Rabbit steadied her. "Give it a sec."
"Head rush or something." She blinked to clear her vision, resisting the urge to try to focus on the shadows that seemed to be walking through the room unattached to anything.
But Rabbit was there, showing her the tattoo—my tattoo—with a pair of hand mirrors. She tried to speak, and might have. She wasn't sure. Time felt like it was off, speeding and slowing, keeping pace with some faraway chaos clock, bending to rhythms that weren't predictable. Rabbit was covering her new tattoo with a sterile bandage. At the same time, it seemed, his arm was around her, helping her stand.
She stepped unsteadily forward. "Careful with my wings."
She stumbled. Wings?
Rabbit said nothing; perhaps he hadn't heard or understood. Perhaps she hadn't spoken—but she could picture them—dark, shadowy swoops, somewhere between feathers and slick-soft aged leather, that tickled the sensitive skin at the backs of her knees.
As soft as I remembered.
"Rabbit? I feel weird. Wrong. Something wrong."

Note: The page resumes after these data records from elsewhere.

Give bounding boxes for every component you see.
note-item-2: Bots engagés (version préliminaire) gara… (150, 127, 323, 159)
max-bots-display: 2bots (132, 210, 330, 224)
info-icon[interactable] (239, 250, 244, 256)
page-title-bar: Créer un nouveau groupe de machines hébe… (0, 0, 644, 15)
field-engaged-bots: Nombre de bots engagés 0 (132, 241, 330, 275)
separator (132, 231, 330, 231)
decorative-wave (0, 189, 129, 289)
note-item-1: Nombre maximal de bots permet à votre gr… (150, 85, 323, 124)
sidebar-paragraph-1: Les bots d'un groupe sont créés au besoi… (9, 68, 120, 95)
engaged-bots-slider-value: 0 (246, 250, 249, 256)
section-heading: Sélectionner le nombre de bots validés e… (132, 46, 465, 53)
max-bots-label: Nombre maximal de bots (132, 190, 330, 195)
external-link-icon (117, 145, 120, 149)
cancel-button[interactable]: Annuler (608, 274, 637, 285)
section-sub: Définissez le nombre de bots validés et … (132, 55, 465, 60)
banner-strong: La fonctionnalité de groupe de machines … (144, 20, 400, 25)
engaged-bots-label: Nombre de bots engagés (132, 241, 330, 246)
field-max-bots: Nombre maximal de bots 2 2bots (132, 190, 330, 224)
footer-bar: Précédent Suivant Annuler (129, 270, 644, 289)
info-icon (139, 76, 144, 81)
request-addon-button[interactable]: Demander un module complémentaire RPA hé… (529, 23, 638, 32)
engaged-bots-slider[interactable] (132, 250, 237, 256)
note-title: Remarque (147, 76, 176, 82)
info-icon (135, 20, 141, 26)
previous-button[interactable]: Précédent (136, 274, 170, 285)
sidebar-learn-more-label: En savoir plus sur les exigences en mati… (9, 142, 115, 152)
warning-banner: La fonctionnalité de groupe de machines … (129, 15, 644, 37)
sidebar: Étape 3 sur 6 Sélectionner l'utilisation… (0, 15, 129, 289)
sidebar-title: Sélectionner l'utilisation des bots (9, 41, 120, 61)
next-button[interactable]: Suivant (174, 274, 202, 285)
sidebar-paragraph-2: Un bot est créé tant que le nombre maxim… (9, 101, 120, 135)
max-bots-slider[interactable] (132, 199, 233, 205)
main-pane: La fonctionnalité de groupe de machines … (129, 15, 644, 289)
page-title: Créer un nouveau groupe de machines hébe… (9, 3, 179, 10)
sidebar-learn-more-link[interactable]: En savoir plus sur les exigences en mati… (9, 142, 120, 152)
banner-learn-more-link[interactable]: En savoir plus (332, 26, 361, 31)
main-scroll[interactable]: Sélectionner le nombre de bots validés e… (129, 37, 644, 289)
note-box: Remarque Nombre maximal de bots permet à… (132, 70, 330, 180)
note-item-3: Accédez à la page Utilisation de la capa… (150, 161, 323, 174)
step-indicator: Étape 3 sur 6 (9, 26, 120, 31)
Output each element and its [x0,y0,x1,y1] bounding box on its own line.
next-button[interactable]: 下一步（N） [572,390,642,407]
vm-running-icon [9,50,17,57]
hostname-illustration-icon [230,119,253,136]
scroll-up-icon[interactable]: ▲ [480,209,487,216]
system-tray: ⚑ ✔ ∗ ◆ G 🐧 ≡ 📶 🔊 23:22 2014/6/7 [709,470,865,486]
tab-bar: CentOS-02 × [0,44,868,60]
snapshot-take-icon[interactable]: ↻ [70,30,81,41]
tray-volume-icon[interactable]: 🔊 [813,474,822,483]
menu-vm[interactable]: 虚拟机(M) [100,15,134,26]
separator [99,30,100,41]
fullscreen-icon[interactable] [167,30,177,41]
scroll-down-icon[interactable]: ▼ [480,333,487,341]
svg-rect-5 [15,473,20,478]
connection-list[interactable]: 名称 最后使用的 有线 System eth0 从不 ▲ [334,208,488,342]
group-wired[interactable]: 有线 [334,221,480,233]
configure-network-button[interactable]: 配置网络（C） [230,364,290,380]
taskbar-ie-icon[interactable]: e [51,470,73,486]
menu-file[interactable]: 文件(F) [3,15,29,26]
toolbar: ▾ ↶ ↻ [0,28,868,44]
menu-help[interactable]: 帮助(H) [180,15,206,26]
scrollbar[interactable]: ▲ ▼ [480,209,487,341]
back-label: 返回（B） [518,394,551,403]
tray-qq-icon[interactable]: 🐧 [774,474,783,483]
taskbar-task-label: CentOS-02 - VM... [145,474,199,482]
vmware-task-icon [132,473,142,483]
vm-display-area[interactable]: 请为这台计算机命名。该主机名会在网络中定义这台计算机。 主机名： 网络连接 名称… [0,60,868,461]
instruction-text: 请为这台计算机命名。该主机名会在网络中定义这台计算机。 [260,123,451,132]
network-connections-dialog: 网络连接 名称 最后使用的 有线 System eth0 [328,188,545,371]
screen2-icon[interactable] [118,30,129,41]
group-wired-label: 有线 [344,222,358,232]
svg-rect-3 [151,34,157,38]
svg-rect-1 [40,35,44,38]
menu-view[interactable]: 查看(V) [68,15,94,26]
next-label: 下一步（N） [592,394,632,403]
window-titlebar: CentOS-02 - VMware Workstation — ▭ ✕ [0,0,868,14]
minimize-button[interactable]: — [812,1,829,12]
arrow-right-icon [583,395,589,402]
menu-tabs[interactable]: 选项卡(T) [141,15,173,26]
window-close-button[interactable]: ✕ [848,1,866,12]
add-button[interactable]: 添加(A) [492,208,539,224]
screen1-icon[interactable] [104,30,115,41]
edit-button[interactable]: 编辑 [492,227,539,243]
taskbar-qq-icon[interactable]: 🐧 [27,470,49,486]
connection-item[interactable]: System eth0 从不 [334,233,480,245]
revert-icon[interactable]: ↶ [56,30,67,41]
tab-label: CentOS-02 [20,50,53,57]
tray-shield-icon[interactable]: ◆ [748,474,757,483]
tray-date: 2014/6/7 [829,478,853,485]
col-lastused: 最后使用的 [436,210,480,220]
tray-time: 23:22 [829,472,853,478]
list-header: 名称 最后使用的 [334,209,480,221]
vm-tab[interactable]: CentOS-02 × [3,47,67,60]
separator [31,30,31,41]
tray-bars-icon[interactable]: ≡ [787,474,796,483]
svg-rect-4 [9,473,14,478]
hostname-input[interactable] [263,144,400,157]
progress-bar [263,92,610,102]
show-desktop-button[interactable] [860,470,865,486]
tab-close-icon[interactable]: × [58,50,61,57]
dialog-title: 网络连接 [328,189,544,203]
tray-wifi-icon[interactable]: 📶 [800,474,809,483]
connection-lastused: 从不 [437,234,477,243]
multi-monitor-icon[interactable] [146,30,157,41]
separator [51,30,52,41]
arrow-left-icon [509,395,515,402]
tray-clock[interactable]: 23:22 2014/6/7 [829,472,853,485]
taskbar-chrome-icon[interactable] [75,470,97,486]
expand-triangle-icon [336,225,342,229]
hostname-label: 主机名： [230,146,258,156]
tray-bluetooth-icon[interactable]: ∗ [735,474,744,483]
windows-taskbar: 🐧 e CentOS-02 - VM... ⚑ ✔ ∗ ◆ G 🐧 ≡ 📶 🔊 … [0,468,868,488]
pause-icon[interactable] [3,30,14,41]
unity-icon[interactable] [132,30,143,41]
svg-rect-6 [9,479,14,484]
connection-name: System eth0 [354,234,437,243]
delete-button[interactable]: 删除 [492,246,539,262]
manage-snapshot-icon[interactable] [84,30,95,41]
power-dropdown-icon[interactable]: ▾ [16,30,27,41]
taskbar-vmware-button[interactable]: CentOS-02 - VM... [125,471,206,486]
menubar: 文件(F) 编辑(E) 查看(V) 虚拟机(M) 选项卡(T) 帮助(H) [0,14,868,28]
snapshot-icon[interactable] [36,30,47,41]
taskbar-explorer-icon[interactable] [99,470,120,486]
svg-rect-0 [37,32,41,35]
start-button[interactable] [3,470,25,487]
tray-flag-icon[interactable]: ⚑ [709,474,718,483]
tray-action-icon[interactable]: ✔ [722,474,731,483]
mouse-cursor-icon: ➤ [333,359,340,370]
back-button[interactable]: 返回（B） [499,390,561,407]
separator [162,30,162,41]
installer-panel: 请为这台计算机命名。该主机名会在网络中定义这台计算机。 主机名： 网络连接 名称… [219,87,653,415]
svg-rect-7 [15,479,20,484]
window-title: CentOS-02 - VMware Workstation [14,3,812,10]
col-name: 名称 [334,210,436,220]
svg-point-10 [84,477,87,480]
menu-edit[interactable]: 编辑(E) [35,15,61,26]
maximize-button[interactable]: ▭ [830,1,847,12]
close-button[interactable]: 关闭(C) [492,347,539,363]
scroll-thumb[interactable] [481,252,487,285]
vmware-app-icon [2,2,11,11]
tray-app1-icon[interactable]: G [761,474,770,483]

"Endorphin rush, Leslie, making you feel high. It'll be okay. It's not unusual." He didn't look at her when he spoke, and she knew he was lying.

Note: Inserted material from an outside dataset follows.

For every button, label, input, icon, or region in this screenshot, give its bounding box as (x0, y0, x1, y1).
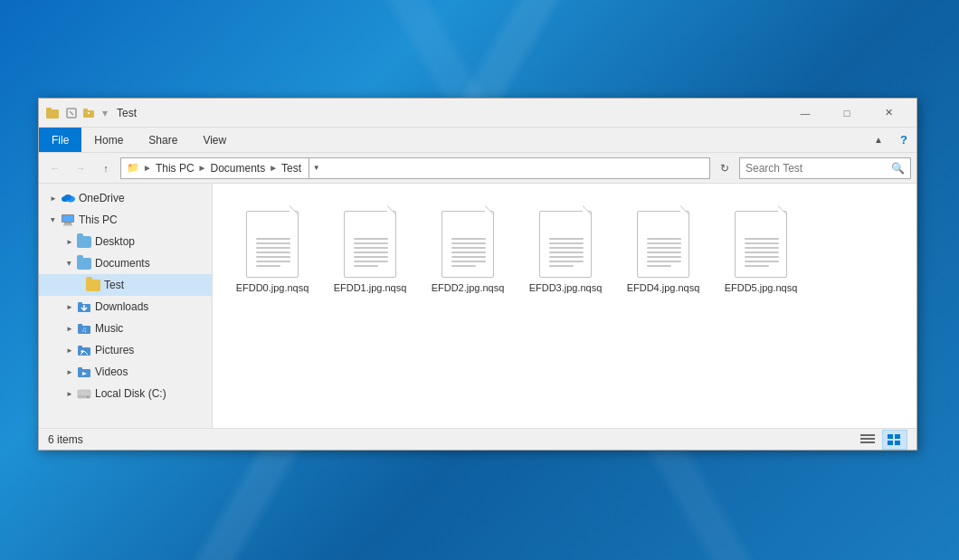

She felt like she should be afraid, but she wasn't. Rabbit had lied: something was very wrong. She knew with a certainty that seemed impossible—like tasting sugar and having it called salt—that the words he said didn't taste true.
But then it didn't matter. The missing hands of the chaos clock shifted again, and nothing else mattered in that moment, just the ink in her skin, the hum in her veins, the euphoric zinging that made her feel a confidence she'd not known in far too long.